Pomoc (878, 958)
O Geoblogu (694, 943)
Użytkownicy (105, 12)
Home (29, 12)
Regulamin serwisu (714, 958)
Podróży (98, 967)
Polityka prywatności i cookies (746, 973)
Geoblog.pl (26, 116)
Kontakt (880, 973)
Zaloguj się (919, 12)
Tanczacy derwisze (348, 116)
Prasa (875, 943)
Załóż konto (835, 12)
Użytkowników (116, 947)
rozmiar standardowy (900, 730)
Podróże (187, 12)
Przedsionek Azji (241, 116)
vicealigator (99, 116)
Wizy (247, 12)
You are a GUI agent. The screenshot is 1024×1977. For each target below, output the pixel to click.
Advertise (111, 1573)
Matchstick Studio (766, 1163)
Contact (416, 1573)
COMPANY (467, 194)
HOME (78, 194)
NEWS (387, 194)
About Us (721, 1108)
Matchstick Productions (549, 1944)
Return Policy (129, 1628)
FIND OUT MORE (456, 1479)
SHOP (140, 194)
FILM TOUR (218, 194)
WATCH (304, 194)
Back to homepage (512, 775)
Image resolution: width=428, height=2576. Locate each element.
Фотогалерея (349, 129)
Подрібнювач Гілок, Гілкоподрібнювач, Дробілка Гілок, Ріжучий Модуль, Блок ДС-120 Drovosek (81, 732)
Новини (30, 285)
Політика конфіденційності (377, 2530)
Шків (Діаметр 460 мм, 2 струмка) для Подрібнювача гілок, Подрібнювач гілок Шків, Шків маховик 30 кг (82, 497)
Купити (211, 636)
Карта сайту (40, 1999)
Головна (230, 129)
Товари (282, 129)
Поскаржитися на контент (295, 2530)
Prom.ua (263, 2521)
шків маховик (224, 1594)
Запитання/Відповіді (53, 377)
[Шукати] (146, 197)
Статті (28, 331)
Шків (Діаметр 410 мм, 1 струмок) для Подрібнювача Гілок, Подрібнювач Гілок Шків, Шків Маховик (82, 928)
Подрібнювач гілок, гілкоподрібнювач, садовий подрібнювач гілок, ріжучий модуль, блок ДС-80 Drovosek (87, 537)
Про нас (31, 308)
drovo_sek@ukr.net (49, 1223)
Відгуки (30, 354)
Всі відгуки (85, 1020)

┄┄┄┄┄┄

__Work instructions__:
Could you find every line in the records above that contains the word "each" and copy it?

__Response to the task__:
You are a GUI agent. The screenshot is 1024×1977. For each target below, output the pixel to click.
Image resolution: width=428, height=2576. Locate each element.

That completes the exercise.